In the battle of Good Boys vs. Booksmart, is it really as simple as the ticket-buying influence of the teenage boy?
In 2007, Seth Rogen and Evan Goldberg showed just how much they’d learned from their mentor, Judd Apatow. Just as he’d done with The 40-Year-Old Virgin, they took a well-worn genre and breathed new life into it by trojan horsing some genuine drama and thoughtfulness into what otherwise appeared to be a raunchy comedy.
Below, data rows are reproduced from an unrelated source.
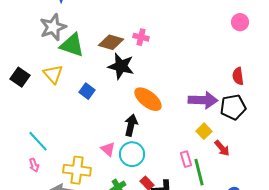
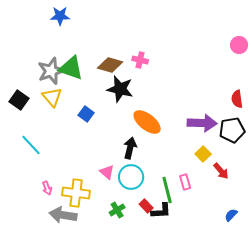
gray star: (53, 27) -> (51, 71), moved
cyan line: (38, 141) -> (31, 145), moved
pink arrow: (34, 165) -> (47, 188), moved
green line: (199, 172) -> (167, 190), moved

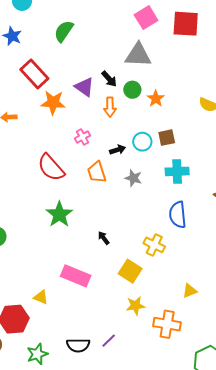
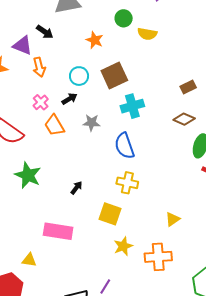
green circle: (132, 90) -> (124, 18), moved
orange arrow: (110, 107) -> (39, 67), moved
pink cross: (83, 137) -> (41, 102), moved
brown square: (167, 138) -> (114, 75), size x1.5
cyan circle: (142, 142) -> (79, 76), moved
blue semicircle: (178, 215) -> (124, 146), moved
black arrow: (104, 238) -> (76, 188), turned 88

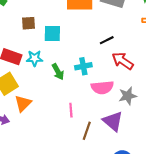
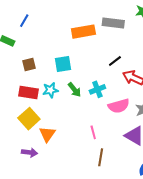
brown square: (28, 23) -> (29, 65), moved
green arrow: (58, 72) -> (74, 90), moved
brown line: (87, 131) -> (101, 157), moved

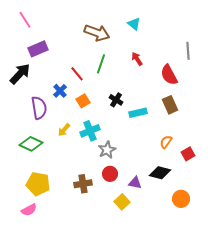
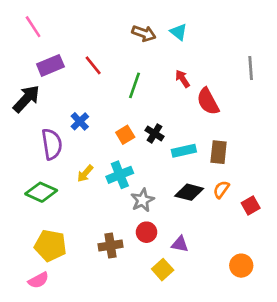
brown arrow: (97, 33) -> (144, 33), moved, size x0.7
red line: (77, 74) -> (93, 65), moved
red semicircle: (169, 75) -> (208, 101), moved
orange square: (83, 101) -> (125, 135), moved
brown rectangle: (170, 105) -> (219, 152), moved, turned 30
black diamond: (160, 173) -> (189, 192), moved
Based both on the teen sex comedies which multiplied like jackrabbits in the 80s and their own experiences growing up, Rogen and Goldberg’s Superbad is both a throwback night-of-hijinks story about a bunch of idiots trying to lose their virginity AND the story of how hard it is for guys to say goodbye before heading off to college.
Like Superbad But Younger and More Innocent
Over a decade later, Rogen and Goldberg have done it again. Through their roles as executive producers and delegators on Universal’s Good Boys, a movie written and directed by Lee Eisenberg and Gee Stupnitsky, they have taken the same exact story structure and themes of Superbad and transposed them to an even younger set of characters, this time focusing on 12-year-olds instead of high school seniors and chronicling their fears of growing apart during middle school instead of literally moving apart for college. (Also, instead of trying to lose their virginity their goal is to have their first kiss with a girl, or at least that’s the goal of Jacob Tremblay’s character.)
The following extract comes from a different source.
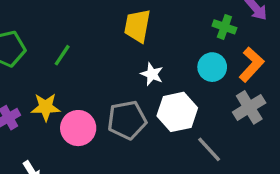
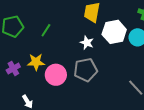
white star: (152, 74) -> (87, 43), moved
white hexagon: (177, 112) -> (114, 32), moved

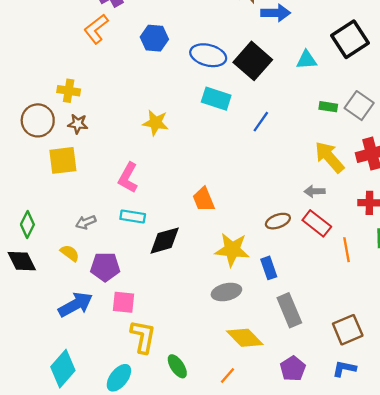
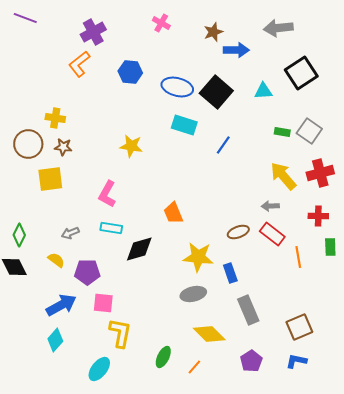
green ellipse: (177, 366) -> (163, 357), moved, turned 60
cyan diamond: (63, 369) -> (55, 340), moved, size x0.7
The result is a movie generally liked by critics (89% RottenTomatoes) and audiences (B+ Cinemascore), enough to make it just the second original film to top the weekend box office this year. (The other one: Jordan Peele’s Us.)
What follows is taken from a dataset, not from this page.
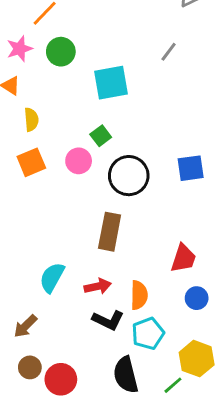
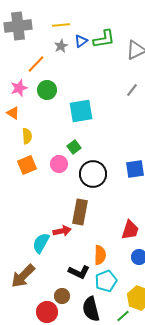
gray line: (169, 52) -> (132, 90), moved
red arrow: (98, 286) -> (62, 231), moved
brown arrow: (25, 326) -> (23, 276), size x1.5
brown circle: (30, 367) -> (62, 296), moved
Moreover, Good Boys became the first R-Rated comedy to debut at #1 since Melissa McCarthy’s The Boss did it three years ago, and it also enjoyed the biggest opening for any 2019 comedy – R-Rated, original, sequel, or otherwise – other than Madea’s Family Funeral, which debuted to $27.1 million back in March.
We Like to Laugh, But Do We Really Need to Pay for It?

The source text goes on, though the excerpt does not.